Jason Mast, Pacific Northwest wood turner
Growing up on the Oregon coast was a major influence for the shapes of Mast's smooth-flowing turnings.
Turnings with a coastal influence
The central Oregon coast where Jason H. Mast was born in 1986 has greatly influenced his artistry. The ever-shifting lines and shapes in the sand of the nearby beach reflect in the lines and shapes of Jason's turnings.
Growing up, Jason visited the beach frequently and would bring his shovel; he did not use it to build sand castles. Instead, he helped his father, Gareth; dig up buried maple and myrtlewood root burls. On sturgeon fishing trips on the Umpqua River, whenever the boat was taken to shore, Jason would look for driftwood treasures he could sell at his parents' shop, The Myrtlewood Gallery in Reedsport, Oregon. Wood identification was not a subject Jason learned in school; it was simply part of his childhood.
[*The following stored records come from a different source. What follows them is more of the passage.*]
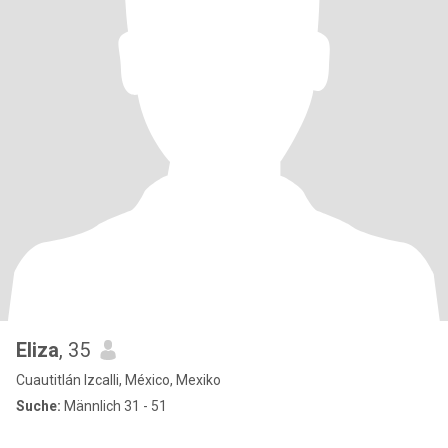
Eliza
, 35
Cuautitlán Izcalli, México, Mexiko
Suche:
Männlich 31 - 51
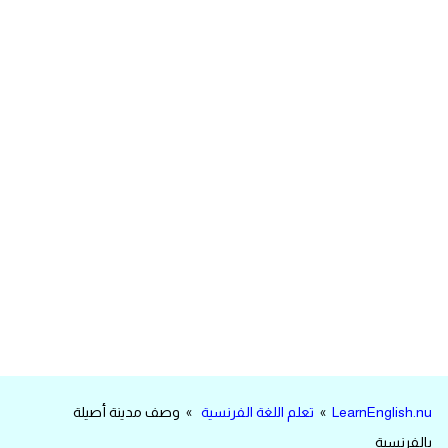
مرادفات انجليزية
الكلمة وضدها بالانجليزي
افعال اللغة الانجليزية القياسية
افعال اللغة الانجليزية الشاذة
اختصارات اللغة الانجليزية
اختبار تحديد مستوى اللغة الانجليزية
حروف العلة بالانجليزي
الاصوات الصحيحة في الانجليزية
LearnEnglish.nu
»
تعلم اللغة الفرنسية
» وصف مدينة أصيلة
قاموس كلمات انجليزية
بالفرنسية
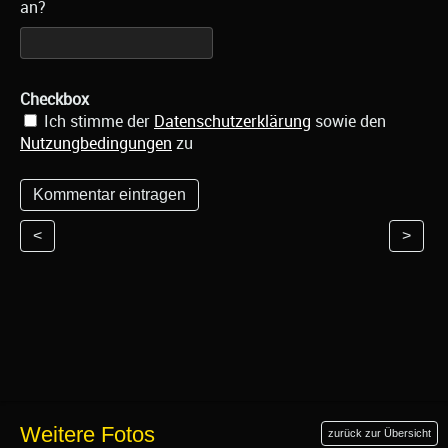
an?
Checkbox
Ich stimme der
Datenschutzerklärung
sowie den
Nutzungbedingungen
zu
<
>
Weitere Fotos
zurück zur Übersicht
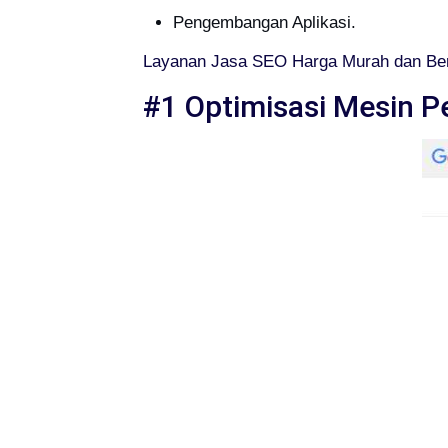
Pengembangan Aplikasi.
Layanan Jasa SEO Harga Murah dan Ber
#1 Optimisasi Mesin P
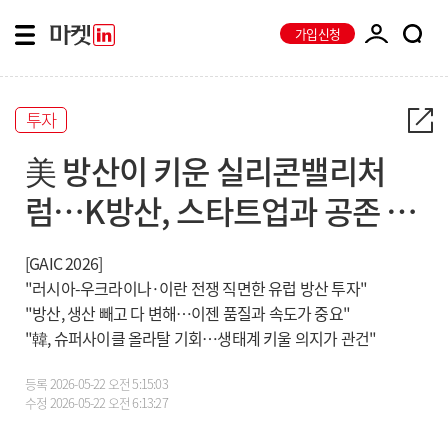
가입신청
투자
美 방산이 키운 실리콘밸리처
럼…K방산, 스타트업과 공존 모
색을
[GAIC 2026]
"러시아-우크라이나·이란 전쟁 직면한 유럽 방산 투자"
"방산, 생산 빼고 다 변해…이젠 품질과 속도가 중요"
"韓, 슈퍼사이클 올라탈 기회…생태계 키울 의지가 관건"
등록
2026-05-22 오전 5:15:03
수정
2026-05-22 오전 6:13:27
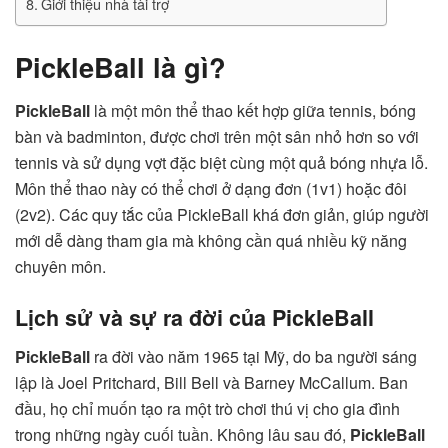
Giới thiệu nhà tài trợ
PickleBall là gì?
PickleBall
là một môn thể thao kết hợp giữa tennis, bóng
bàn và badminton, được chơi trên một sân nhỏ hơn so với
tennis và sử dụng vợt đặc biệt cùng một quả bóng nhựa lỗ.
Môn thể thao này có thể chơi ở dạng đơn (1v1) hoặc đôi
(2v2). Các quy tắc của PickleBall khá đơn giản, giúp người
mới dễ dàng tham gia mà không cần quá nhiều kỹ năng
chuyên môn.
Lịch sử và sự ra đời của PickleBall
PickleBall
ra đời vào năm 1965 tại Mỹ, do ba người sáng
lập là Joel Pritchard, Bill Bell và Barney McCallum. Ban
đầu, họ chỉ muốn tạo ra một trò chơi thú vị cho gia đình
trong những ngày cuối tuần. Không lâu sau đó,
PickleBall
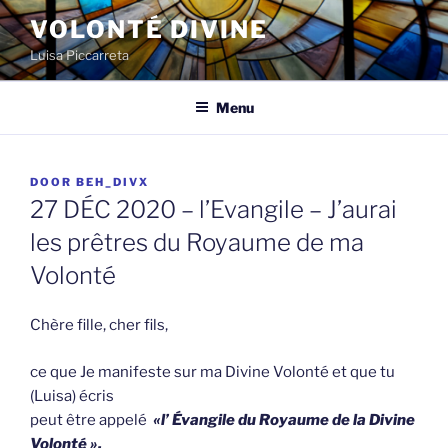
Spring
VOLONTÉ DIVINE
naar
Luisa Piccarreta
de
inhoud
Menu
GEPLAATST
DOOR
BEH_DIVX
OP
27 DÉC 2020 – l’Evangile – J’aurai
les prêtres du Royaume de ma
Volonté
Chère fille, cher fils,
ce que Je manifeste sur ma Divine Volonté et que tu
(Luisa) écris
peut être appelé
«l’ Évangile du Royaume de la Divine
Volonté ».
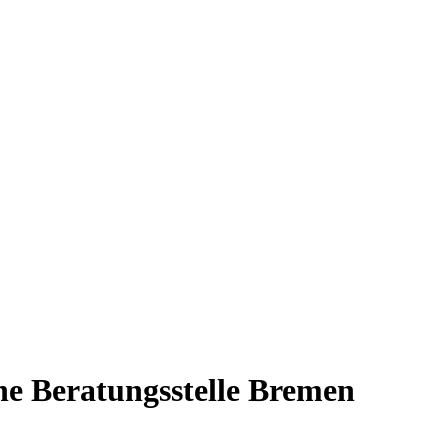
he Beratungsstelle Bremen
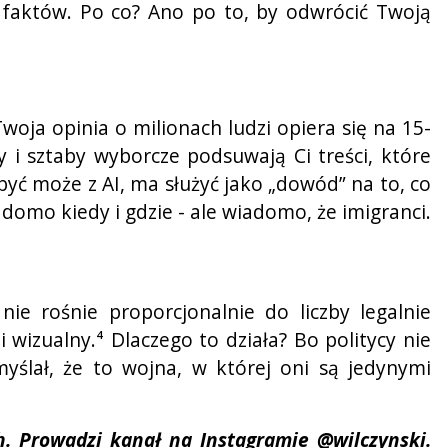
 faktów. Po co? Ano po to, by odwrócić Twoją
ja opinia o milionach ludzi opiera się na 15-
 i sztaby wyborcze podsuwają Ci treści, które
 być może z AI, ma służyć jako „dowód” na to, co
iadomo kiedy i gdzie - ale wiadomo, że imigranci.
ie rośnie proporcjonalnie do liczby legalnie
 wizualny.⁴ Dlaczego to działa? Bo politycy nie
myślał, że to wojna, w której oni są jedynymi
h. Prowadzi kanał na Instagramie @wilczynski.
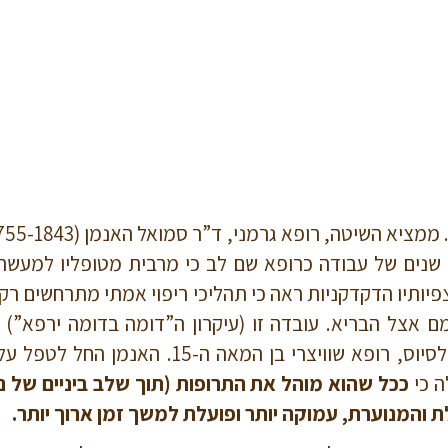
שנים של עבודה כרופא שם לב כי מרבית מטופליו למעשה 
יותיו הדקדקניות ראה כי תהליכי ריפוי אמתי מתרחשים רק 
 אצל הבריא. עובדה זו (עיקרון ה”דומה בדומה ירפא”) ה
הראשונה לספירה ואף מתועדת בכתביו של פרצלסי
ה כי
ככל שהוא מוהל את התרופות (תוך שלב ביניים של 
 והמנוערת, עמוקה יותר ופועלת למשך זמן ארוך יותר.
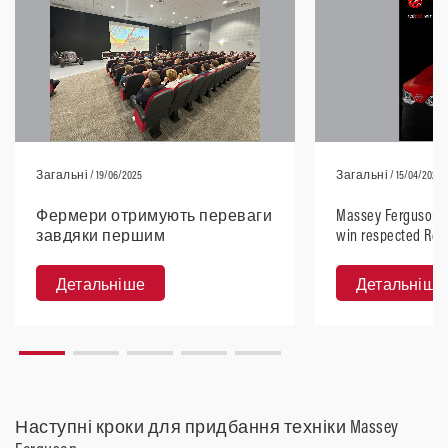
Загальні
/ 19/06/2025
Загальні
/ 15/04/2025
Фермери отримують переваги
Massey Ferguson 5
завдяки першим
win respected Red
конференціям Agrispace.
Design 2025
Детальніше
Детальніше
Наступні кроки для придбання техніки Massey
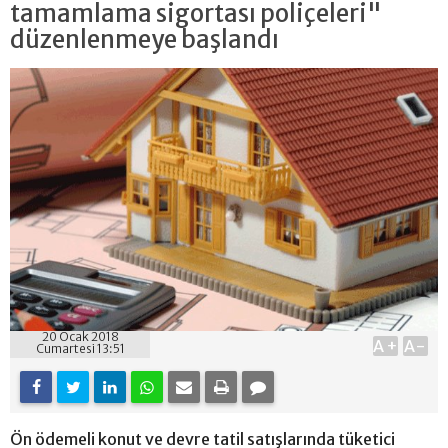
tamamlama sigortası poliçeleri"
düzenlenmeye başlandı
20 Ocak 2018
A+
A-
Cumartesi 13:51
Ön ödemeli konut ve devre tatil satışlarında tüketici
Jason was exposed to fine woodworking before he learned to walk. The family would sit around the living room table, critiquing Dad's latest wood turnings and suggesting future pieces. The concepts of line, proportion, smooth transitions, wood characteristics, color, and figure were part of many family discussions. Jason began turning wood at age 13 and was first recognized nationally by the American Association of Woodturners (AAW) in the 2007 Turning to the Future exhibit. Then as now, like the dunes blowing in the wind, like the waves cresting at the beach, and like the currents flowing in the river, Jason's shapes flow with a sense of nature's elegance. Jason works mainly with locally grown and native Pacific Northwest hardwoods. He chooses his turning stock from a huge assortment of select timbers. His father, Gareth is well known to the local loggers, and they bring him highly figured logs by the truckload. These logs are either chainsawed into turning stock or cut on a Wood Miser sawmill.